Elle rejette également une autre version ayant accompagné cette rumeur, selon laquelle un cheikh ou prédicateur appelé Jihad Hassan aurait rencontré Roberto Carlos et lui aurait récité le Coran. «Cette histoire est fausse», assure-t-elle.

Sur d’éventuelles discussions privées autour de l’islam, elle ne veut en revanche rien raconter. Elle reconnaît naturellement que les religions et les cultures peuvent faire l’objet d’échanges au sein d’un couple ou dans la vie quotidienne, mais refuse que ceux-ci soient interprétés comme une conversion. Pour elle, la frontière entre intérêt, respect et choix religieux doit être clairement établie.

Le Raja, un souvenir vieux de 26 ans

Il existe en revanche un terrain marocain sur lequel Roberto Carlos a laissé ses propres souvenirs: celui du football.

En janvier 2000, au Brésil, le Real Madrid avait affronté le Raja de Casablanca lors de la première édition du Mondial des clubs de la FIFA. Roberto Carlos était sur la pelouse. Le Raja avait bousculé les Madrilènes avant de s’incliner 3-2 au terme d’une rencontre restée dans les mémoires des supporters marocains.

Souhaila Ettahiri assure que son mari n’a pas oublié ce match. Il se souviendrait notamment de la qualité technique des Rajaouis et de la personnalité avec laquelle ils avaient affronté l’une des équipes les plus prestigieuses au monde. De cette soirée est resté, selon elle, un respect particulier pour le Raja et pour le football marocain.

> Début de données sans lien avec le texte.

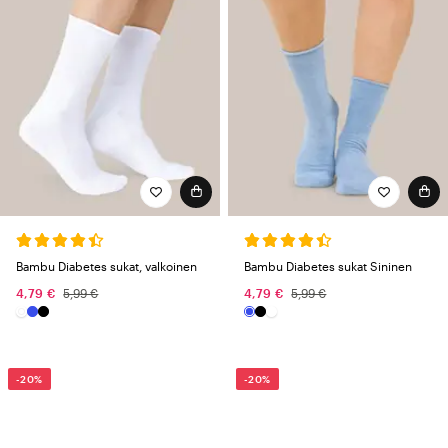
Bambu Diabetes sukat, valkoinen
Bambu Diabetes sukat Sininen
4,79 €
5,99 €
4,79 €
5,99 €
-20%
-20%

Cette histoire pourrait-elle un jour déboucher sur quelque chose de plus concret? Souhaila Ettahiri ne l’exclut pas. Des idées de projets communs au Maroc existent, reconnaît-elle, mais elle ne veut pas en dévoiler la nature avant leur éventuelle concrétisation.

Elle préfère, pour l’instant, parler de ce qu’elle veut construire elle-même. Le nom de Roberto Carlos ouvre inévitablement la conversation. Souhaila Ettahiri, elle, aimerait que la suite s’écrive aussi sous le sien. Et si possible au Maroc.